As for electronics I was happy with what I took. That really is personal preference on what you bring. Some people bring all sorts of gadgets, others bring hardly any at all. Many people who do some sight-seeing opt to just use their cell phones for pictures, I however am old-school and like to use an actual digital camera. And when it comes to cell-phones most people will not have cell service in Russia unless you pay an astronomical amount for it. Most people just have their phones set to airplane mode so that you can use wi-fi in various places around Moscow and in the hospital. There also are numerous apps you can use on your phone with the wi-fi to make free calls to people all over the world. As for communicating with family at home, most people use various programs for that. When I was in Russia most people were using Facebook to chat with family at home, you can do video chats that way. Google Hangouts and Skype are also really popular. There is free wi-fi at the hospital so it’s easy to keep in touch with people at home.

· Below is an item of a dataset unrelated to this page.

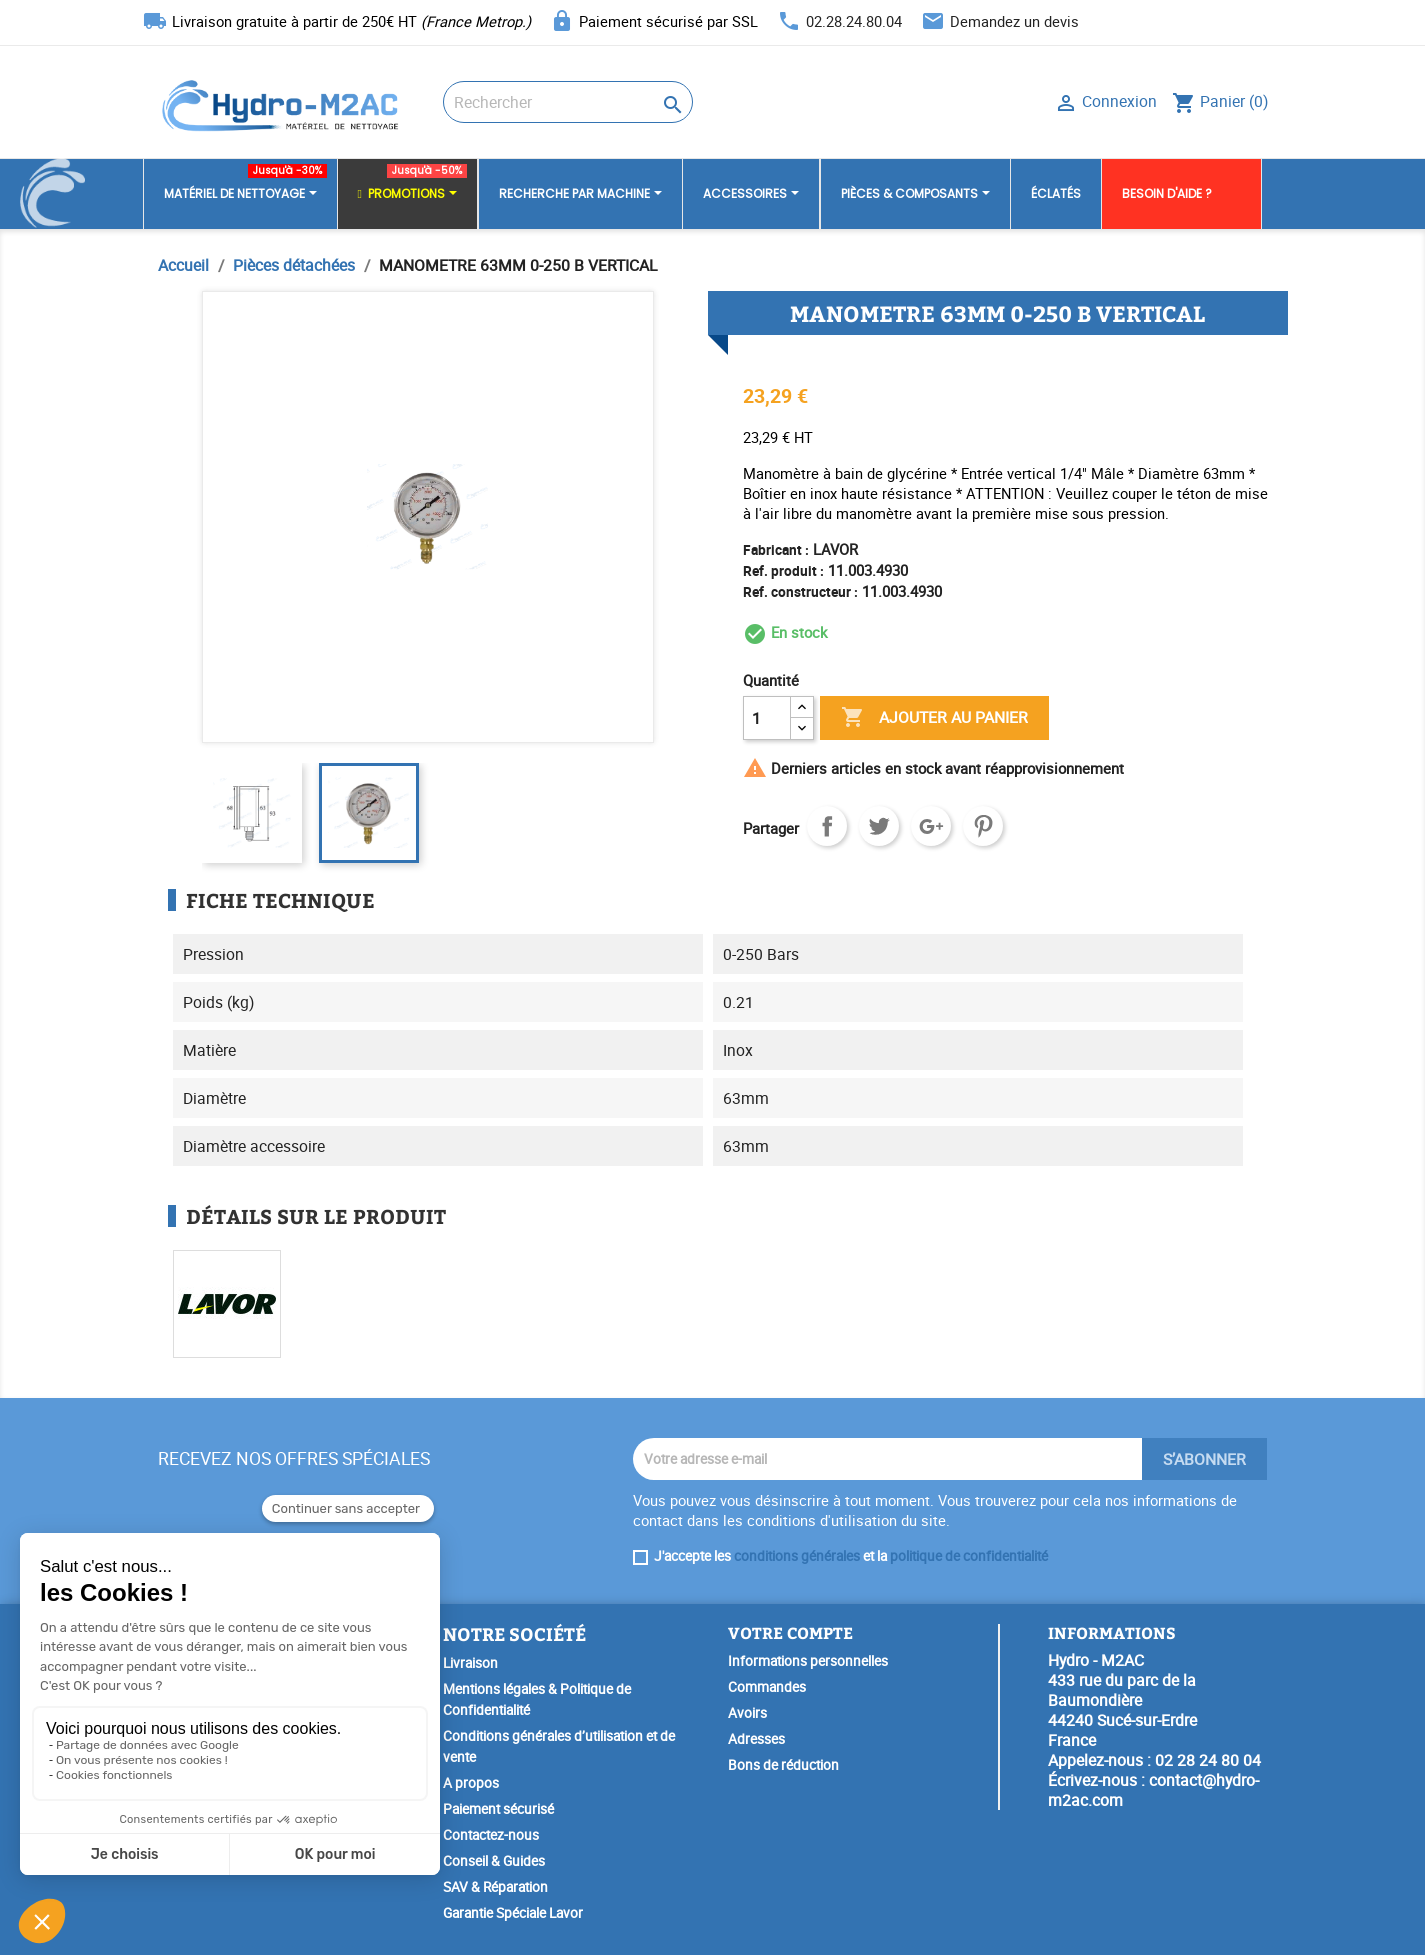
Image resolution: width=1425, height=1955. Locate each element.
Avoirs (747, 1713)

Also there is always debate on whether people from most of the world need just a power adapter or if they need a power converter as well. That really depends on your devices that you are bringing. Most laptops, tablets, and other devices can run on 220 so it isn’t a big deal to have a converter, as an adapter works just fine. You just need to check your devices ahead of time. I bought an adapter at Walmart that cost around $20.00, and it came with a built-in USB port, so that made charging my cell phone easy.

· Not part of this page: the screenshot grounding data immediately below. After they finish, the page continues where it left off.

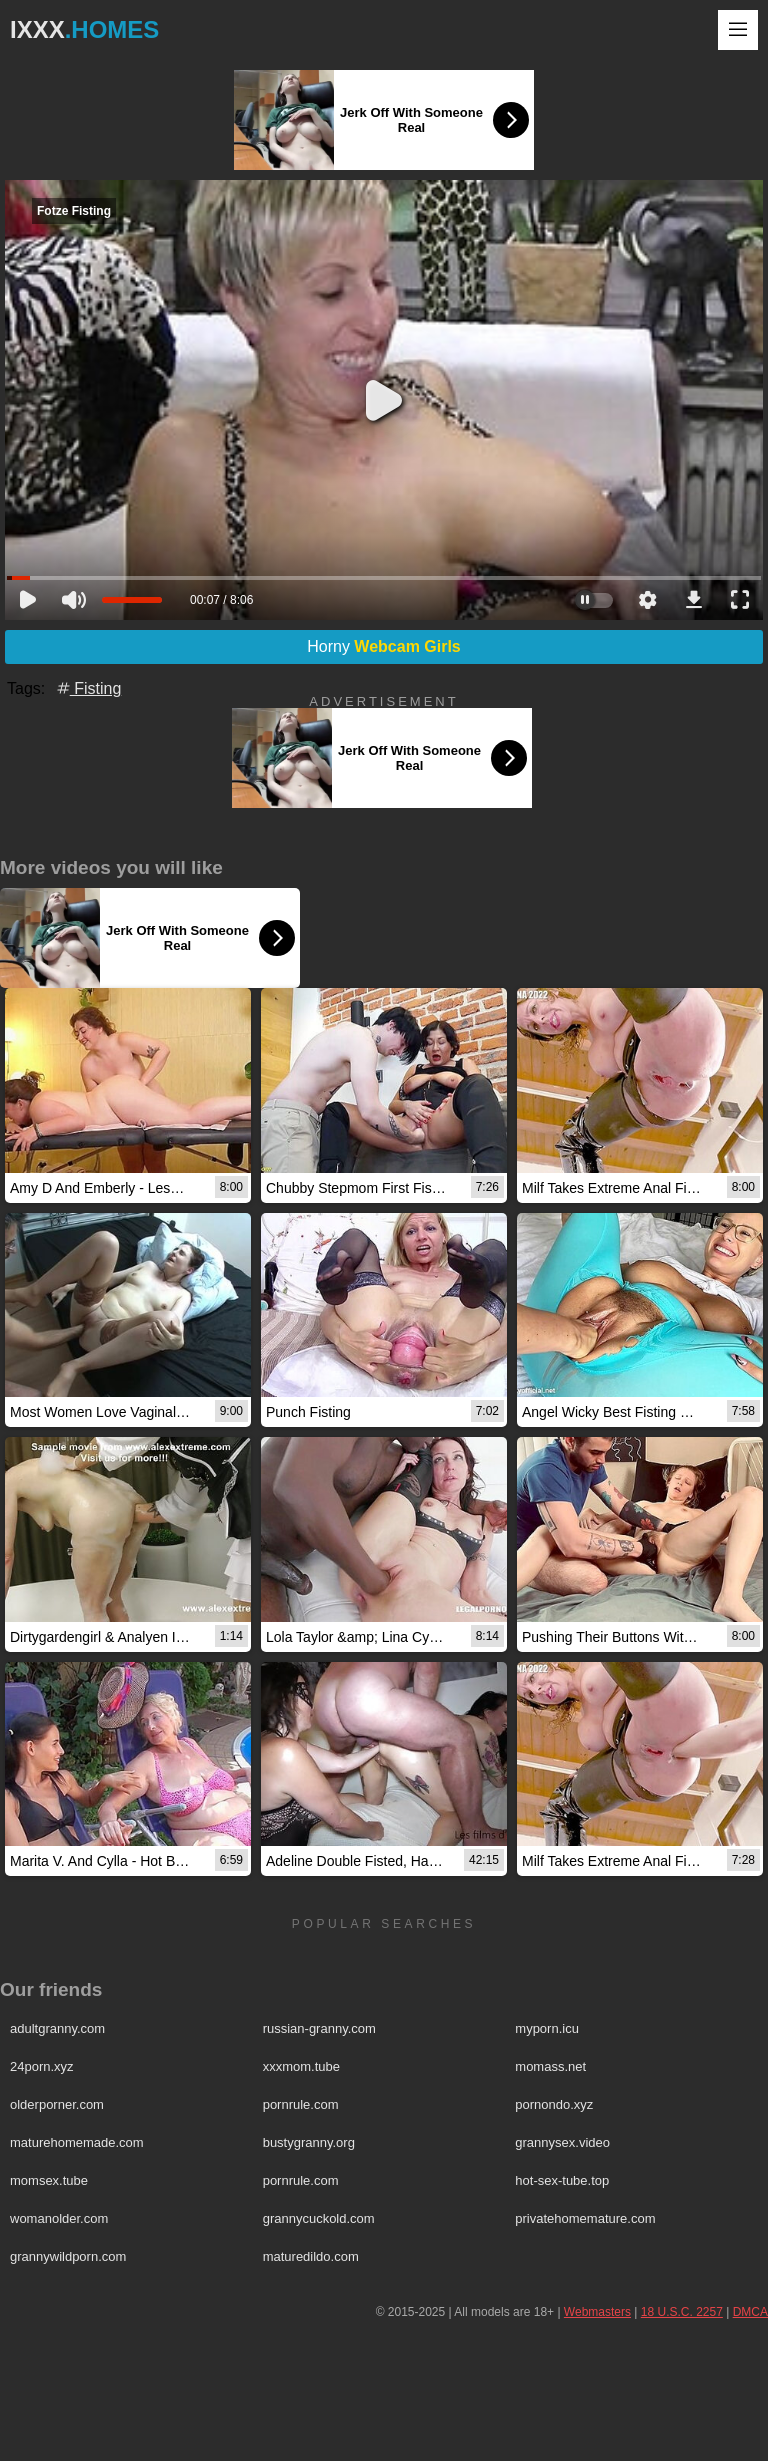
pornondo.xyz (554, 2104)
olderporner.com (57, 2104)
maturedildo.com (311, 2256)
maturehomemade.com (77, 2142)
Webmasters (597, 2312)
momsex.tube (49, 2180)
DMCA (750, 2312)
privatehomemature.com (585, 2218)
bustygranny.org (309, 2142)
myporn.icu (547, 2028)
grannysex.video (562, 2142)
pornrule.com (301, 2104)
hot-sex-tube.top (562, 2180)
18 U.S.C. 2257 (682, 2312)
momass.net (550, 2066)
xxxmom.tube (301, 2066)
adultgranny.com (57, 2028)
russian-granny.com (319, 2028)
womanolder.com (59, 2218)
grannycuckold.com (319, 2218)
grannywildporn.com (68, 2256)
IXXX (84, 29)
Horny (384, 646)
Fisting (88, 688)
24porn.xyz (42, 2066)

As for activities, that really is personal preference. Most people bring books in some way, shape, or form. Whether it is actual books or e-books. Also adult coloring books are really popular amongst patients. There are tons to choose from and you can get all sorts of colored pencil sets now. I opted to just bring 2 adult coloring books I got at Dollar Tree, as I didn’t want to bring my nice ones from home, and then for colored pencils I brought a pack of Crayola ones that are twistable, so you never have to sharpen them. Seemed more convienient than regular ones although you can’t get quite as detailed with them. I however am not patient enough for elaborate designs, so cheap coloring books and twistable colored pencils worked for me. I also like to cross-stitch so I brought along a cross-stitching kit to work on during isolation. Many people do like to bring along knitting, crocheting, or other craft projects as well. Some bring yoga supplies…. Before going to Russia I really thought I’d have a lot of time to work on various activities, but once I got there I realized that other than in isolation, I really didn’t spend a whole lot of time in my room. In the early days I did a lot of exploring of Moscow, and a lot of the time when I was at the hospital I would spend outside in the hospital grounds or inside chatting with other patients. Even when in isolation a lot of the time was spent chatting with people at home or with the fellow patients in the hospital via facebook. The time really goes by rather fast, so you don’t need to go overkill on activities.
So that’s about it for this post. Just gives you an idea of what I brought along. My advice is just bring what you know you will use and don’t go crazy. You probably won’t spend as much time alone in your room as you may think.